I confront him, we argue, we make up. We go through hell, we say we're going to split. In the same night we both cry say we don't want to split we love each other. Agree to stay together and try and make it work.
Things go good for a while we go on at least one date together a week. But every now and then something will crop up. (Far too many things to list them all now). But along the lines of flirting, texting this other woman excessively (IMO anyway). We then argue and make up.
And so the cycle has gone on for the past year. And now I'm so sick of feeling like this. Feeling jealous all the bloody time. (I'm not a jealous person). He tells me he loves me ALL the time. Texts me like 30 times a day when he's in work. But I still can't stop snooping. I check his emails, have't checked his facebook for a while, but did today. Check his mobile statement online, so I know when he's been texting her.
It doesn't help when he must give off vibes because he gets loads of bloody flirty messages on FB off other women even though he's got his relationship status on his profile.
(Can I just say that I HATE facebook).
This morning we argued over something pretty trivial but related to all that's been going on.

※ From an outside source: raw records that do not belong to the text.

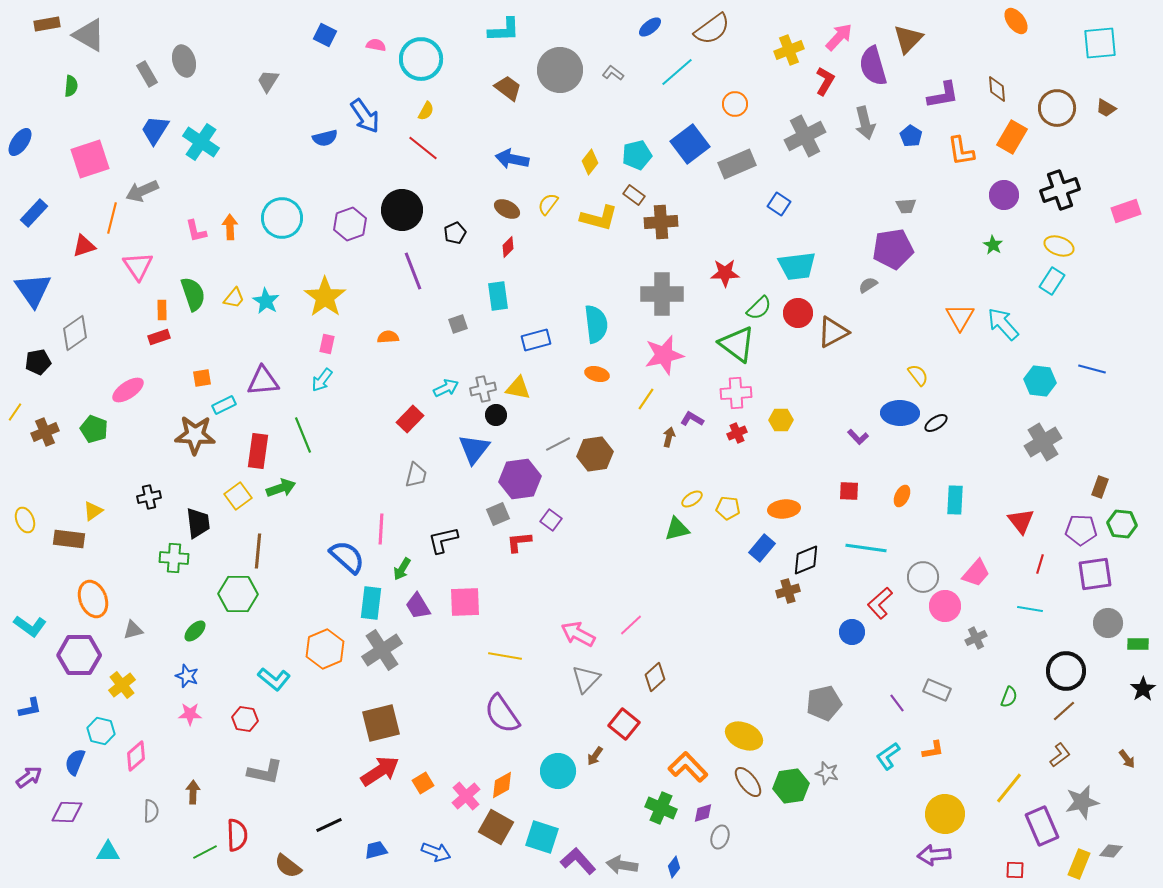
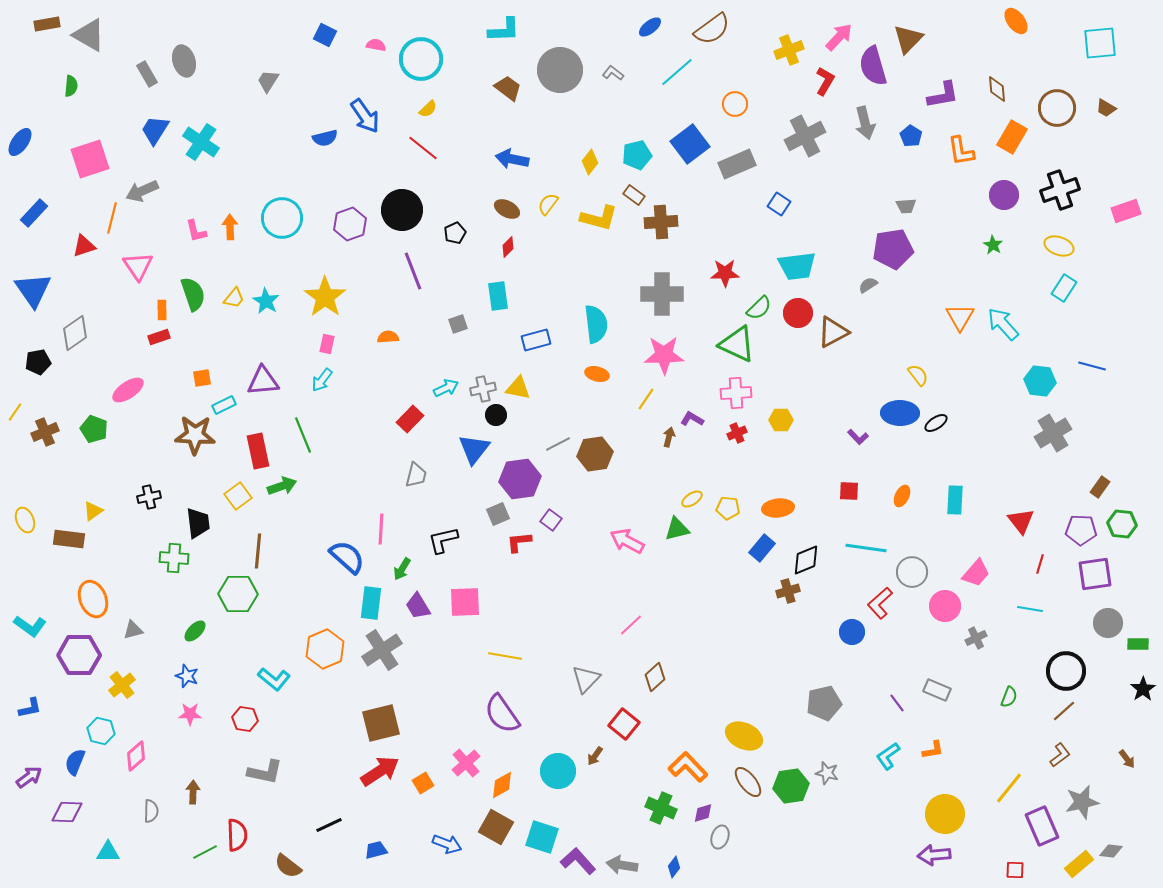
yellow semicircle at (426, 111): moved 2 px right, 2 px up; rotated 18 degrees clockwise
cyan rectangle at (1052, 281): moved 12 px right, 7 px down
green triangle at (737, 344): rotated 12 degrees counterclockwise
pink star at (664, 355): rotated 12 degrees clockwise
blue line at (1092, 369): moved 3 px up
gray cross at (1043, 442): moved 10 px right, 9 px up
red rectangle at (258, 451): rotated 20 degrees counterclockwise
brown rectangle at (1100, 487): rotated 15 degrees clockwise
green arrow at (281, 488): moved 1 px right, 2 px up
orange ellipse at (784, 509): moved 6 px left, 1 px up
gray circle at (923, 577): moved 11 px left, 5 px up
pink arrow at (578, 634): moved 49 px right, 93 px up
pink cross at (466, 796): moved 33 px up
blue arrow at (436, 852): moved 11 px right, 8 px up
yellow rectangle at (1079, 864): rotated 28 degrees clockwise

I said that I'd had enough I can't stand the same old jealous crap all the time. I don't want to tell him not be on FB, not to text his friends (this woman) etc. But I can't continue like this so it's over. He said no he wouldn't accept it's over we love each other. That he wouldn't go on FB or text for a while. Ok I felt better.
Today I check his online mobile statement (I know)! And he's been texting her today.
He's also been texting me he loves me all day too.
I know he hasn't cheated on me. It's this flirting thing that has got me. I hate feeling like this, I don't want to be a bloody jealous, snooping wife. That's not who I am, at all. I texted him about 20 minutes ago saying "Fuck it", he hasn't text back so probably knows something's up. I feel like a stupid immature teenager not a 32 year old mother of 3. He's due in from work soon, we'll probably argue.
I know IBU, it helps getting it all out though. Think I'll offload to my mum in the morning.